For our specific case, we see just one high-impact rule (Rule #24):
(Note that exp(4.448999) ~= 85)
Rules #26 and #27 are inside Rule #24. That is common in practice, as RuleFit often produces “families” of comparable rules because they arrive from neighbouring tree splits. Subsequently, the one rule that really matters for characterizing the LOF-identified anomalies is Rule #24.
Also, we see that the support for Rule #24 is 0.1667 (5/30). This effectively implies that all 5 LOF-identified anomalies might be explained by this rule. We are able to see that more clearly within the figure below:

There you’ve gotten it: the rule to explain the identified anomalies!
3. Conclusion
On this blog post, we explored the RuleFit algorithm as a strong solution for explainable anomaly detection. We discussed:
- How it really works: A two-step approach where decision trees are first fitted to derive meaningful rules, followed by a sparse linear regression to rank the rule importance.

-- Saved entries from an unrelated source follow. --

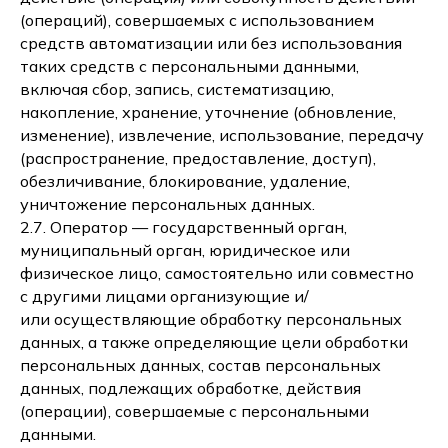
(операций), совершаемых с использованием
средств автоматизации или без использования
таких средств с персональными данными,
включая сбор, запись, систематизацию,
накопление, хранение, уточнение (обновление,
изменение), извлечение, использование, передачу
(распространение, предоставление, доступ),
обезличивание, блокирование, удаление,
уничтожение персональных данных.
2.7. Оператор — государственный орган,
муниципальный орган, юридическое или
физическое лицо, самостоятельно или совместно
с другими лицами организующие и/
или осуществляющие обработку персональных
данных, а также определяющие цели обработки
персональных данных, состав персональных
данных, подлежащих обработке, действия
(операции), совершаемые с персональными
данными.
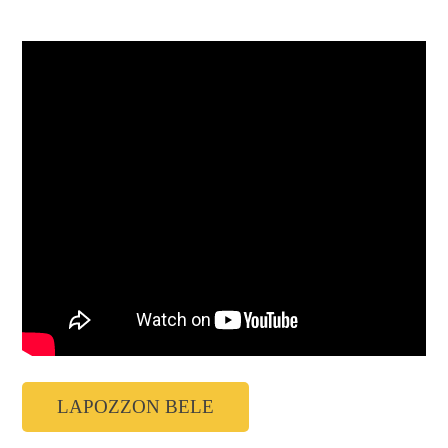
LAPOZZON BELE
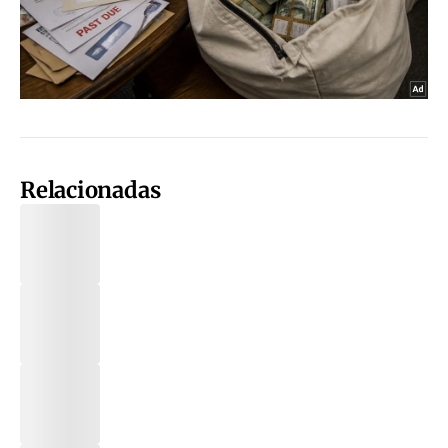
Relacionadas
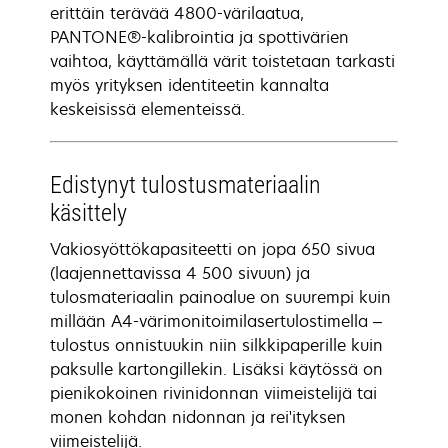
erittäin terävää 4800-värilaatua,
PANTONE®-kalibrointia ja spottivärien
vaihtoa, käyttämällä värit toistetaan tarkasti
myös yrityksen identiteetin kannalta
keskeisissä elementeissä.
Edistynyt tulostusmateriaalin
käsittely
Vakiosyöttökapasiteetti on jopa 650 sivua
(laajennettavissa 4 500 sivuun) ja
tulosmateriaalin painoalue on suurempi kuin
millään A4-värimonitoimilasertulostimella –
tulostus onnistuukin niin silkkipaperille kuin
paksulle kartongillekin. Lisäksi käytössä on
pienikokoinen rivinidonnan viimeistelijä tai
monen kohdan nidonnan ja rei'ityksen
viimeistelijä.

- apply to anomaly explanation: Use the detection results because the pseudo labels and use them because the “goal end result” for the RuleFit model.
With RuleFit in your modeling toolkit, the subsequent time stakeholders ask “Why is that this anomaly?”, you’ll have concrete IF-THEN rules that they will understand and act upon.
Reference
[1] Jerome H. Friedman, Bogdan E. Popescu, Predictive learning via rule ensembles, arXiv, 2008.
[2] Fisher, R. A., Iris [Data set]. UCI Machine Learning Repository, 1936.